But it was late now, and getting dark, and she needed to decide where to spend the night. The farmer’s words had worried her, but surely if this cottage had been empty for weeks there’d be no raid on it, so she may as well stay there, as long as she was sure not to let any light show at the windows. Just like that night, almost a year ago now, when she’d stayed with Jimmy in the safe house. The last time she’d seen him. The night when little James had been conceived. It felt like another lifetime.
Chapter 25
Clare
The day dawned bright and clear for my birthday. One of those gorgeous late spring mornings where everything is vivid and blue, and you feel full of energy from the moment you wake up. I woke, yawned, stretched, pulled back the curtains to let the sunshine flood in and smiled. And then I remembered two things. Firstly that I was now 50. Half a century! But I didn’t feel any different, and as Jon had said, it was only the number of times I’ve been round the sun. Why did it matter?
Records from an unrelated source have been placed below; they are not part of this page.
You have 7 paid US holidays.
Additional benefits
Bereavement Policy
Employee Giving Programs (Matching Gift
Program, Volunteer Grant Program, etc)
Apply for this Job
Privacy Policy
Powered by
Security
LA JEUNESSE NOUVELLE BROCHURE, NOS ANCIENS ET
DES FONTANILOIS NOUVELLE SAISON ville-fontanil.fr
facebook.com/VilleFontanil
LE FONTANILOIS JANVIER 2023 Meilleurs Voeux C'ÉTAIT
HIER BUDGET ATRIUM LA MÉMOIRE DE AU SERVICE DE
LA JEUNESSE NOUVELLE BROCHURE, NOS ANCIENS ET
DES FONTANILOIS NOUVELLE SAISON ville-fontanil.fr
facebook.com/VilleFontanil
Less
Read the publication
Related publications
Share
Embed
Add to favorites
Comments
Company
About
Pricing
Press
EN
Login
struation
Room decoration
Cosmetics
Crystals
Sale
The second thing I remembered was rather more sobering. Paul was still here. Well, there were just over twenty-four hours until he was due to leave. I was determined to enjoy my birthday despite his presence. If he carried on being charming and pleasant, maybe he’d even help me enjoy it. All of us together, as he’d said. But first things first – I’d bought sausages, bacon and eggs for breakfast. I don’t normally have a cooked breakfast, but it was my birthday so why not? I slipped on a dressing gown and slippers and went downstairs to start cooking.
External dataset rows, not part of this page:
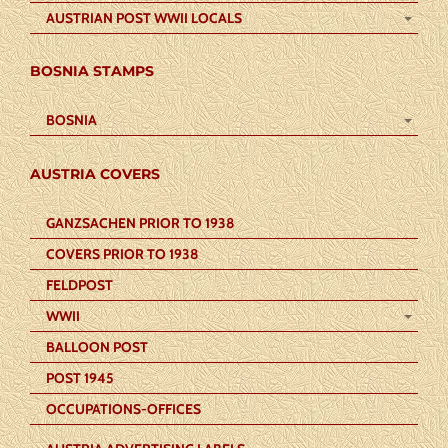
AUSTRIAN POST WWII LOCALS
BOSNIA STAMPS
BOSNIA
AUSTRIA COVERS
GANZSACHEN PRIOR TO 1938
COVERS PRIOR TO 1938
FELDPOST
WWII
BALLOON POST
POST 1945
OCCUPATIONS-OFFICES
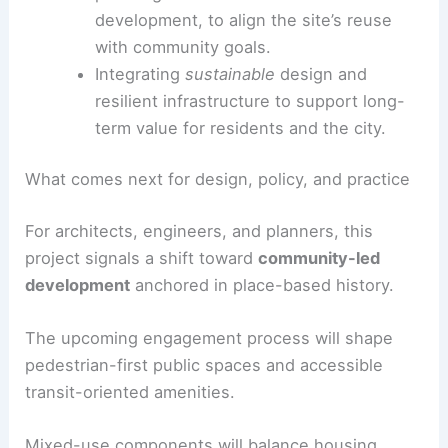
Facilitating ongoing
community input
throughout planning, design, and
implementation phases.
Coordinating with
Asian Media Access
,
the current owner who had started
planning but had not moved to
development, to align the site’s reuse
with community goals.
Integrating
sustainable
design and
resilient infrastructure to support long-
term value for residents and the city.
RELATED
Permits Sought for Downtown Nashville
Mixed-Use Development Project
What comes next for design, policy, and practice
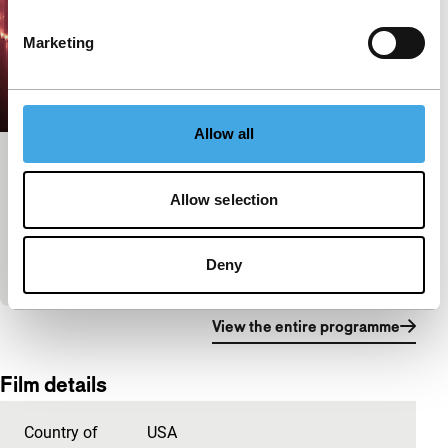
Marketing
Allow all
195 Lewis
Allow selection
Black Rebels
A web series about the loves and challenges faced
by a group of black, queer, polyamorous women in
Deny
Brooklyn.
View the entire programme
Film details
Country of
USA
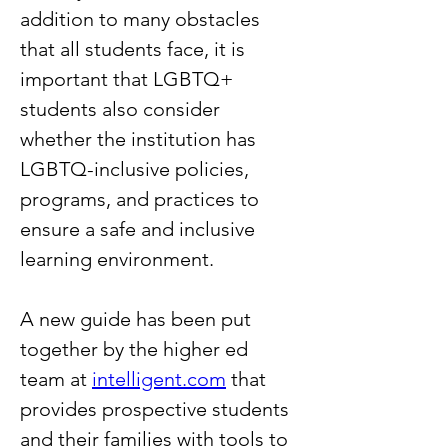
addition to many obstacles 
that all students face, it is 
important that LGBTQ+ 
students also consider 
whether the institution has 
LGBTQ-inclusive policies, 
programs, and practices to 
ensure a safe and inclusive 
learning environment.
A new guide has been put 
together by the higher ed 
team at 
intelligent.com
 that 
provides prospective students 
and their families with tools to 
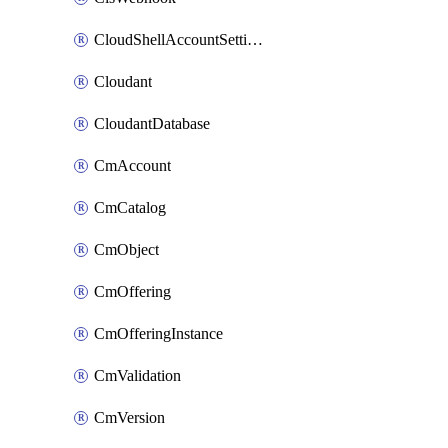
CloudShellAccountSettings
Cloudant
CloudantDatabase
CmAccount
CmCatalog
CmObject
CmOffering
CmOfferingInstance
CmValidation
CmVersion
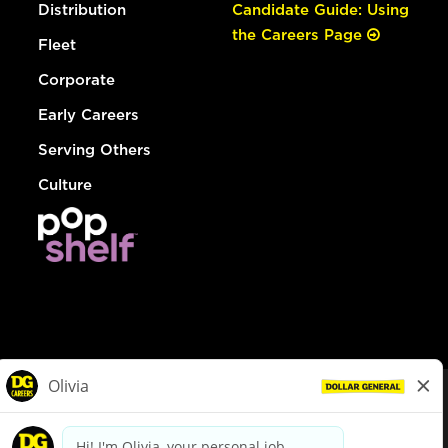
Distribution
Candidate Guide: Using
the Careers Page
Fleet
Corporate
Early Careers
Serving Others
Culture
© Dollar General 2026
To view the LA County Fair Chance Ordinance, click
here
dollargeneral.com
|
Privacy Policy
|
Terms & Conditions
|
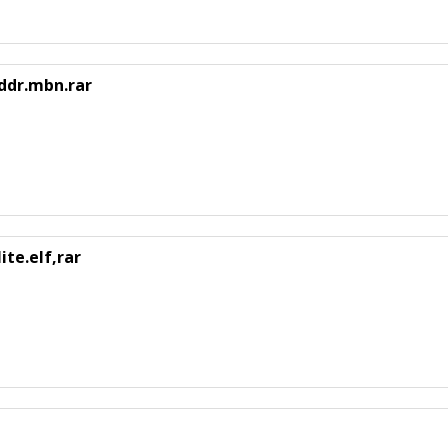
ddr.mbn.rar
te.elf,rar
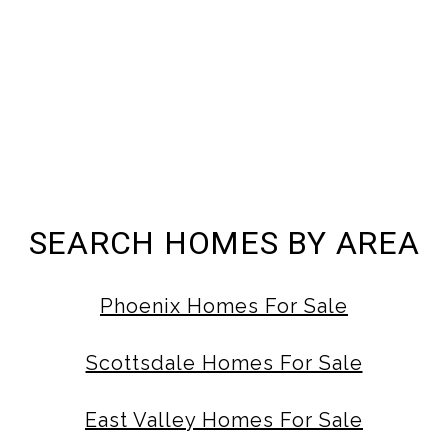
SEARCH HOMES BY AREA
Phoenix Homes For Sale
Scottsdale Homes For Sale
East Valley Homes For Sale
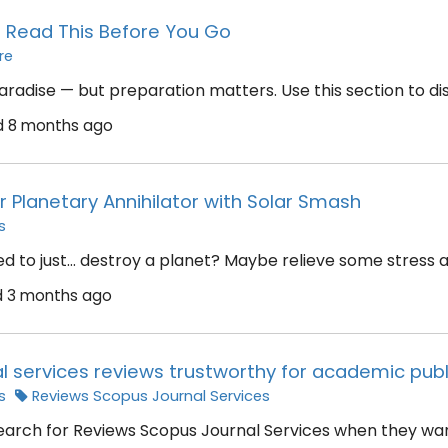
? Read This Before You Go
re
aradise — but preparation matters. Use this section to disc
d
8 months ago
r Planetary Annihilator with Solar Smash
s
 to just… destroy a planet? Maybe relieve some stress afte
d
3 months ago
l services reviews trustworthy for academic publ
s
Reviews Scopus Journal Services
arch for Reviews Scopus Journal Services when they want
The boys had beaten me to it. The sausages were in the oven, bacon under the grill, bread being toasted two by two and stacked on the rack, and eggs ready to fry. Tea was in the pot and the table set.
‘Aw, Mum! You’re not supposed to catch us in the act!’ Jon said. ‘We were going to call you when it was all ready.’
‘Oh, you darlings,’ I said. ‘I wasn’t expecting this. Do you need a hand with those eggs? Let me put the coffee machine on.’
‘Mum, sit down,’ Matt said firmly, waving an egg turner at me. ‘Just sit at the table and we’ll do everything. Jon, can you give Dad a five-minute warning?’
‘Sure.’ Jon disappeared upstairs while I sat at the table, enjoying being waited on. I allowed myself to imagine, just for a moment, what it might have been like if Paul wasn’t here and if my relationship with Ryan had moved a little further on. I suppose I must have had a soppy smile on my face because Matt nudged me with his egg turner.
‘What are you thinking about, Mum?’
‘Oh, nothing much. How lovely it is to have such wonderful sons cooking me a birthday breakfast. What a lovely day it’s shaping up to be.’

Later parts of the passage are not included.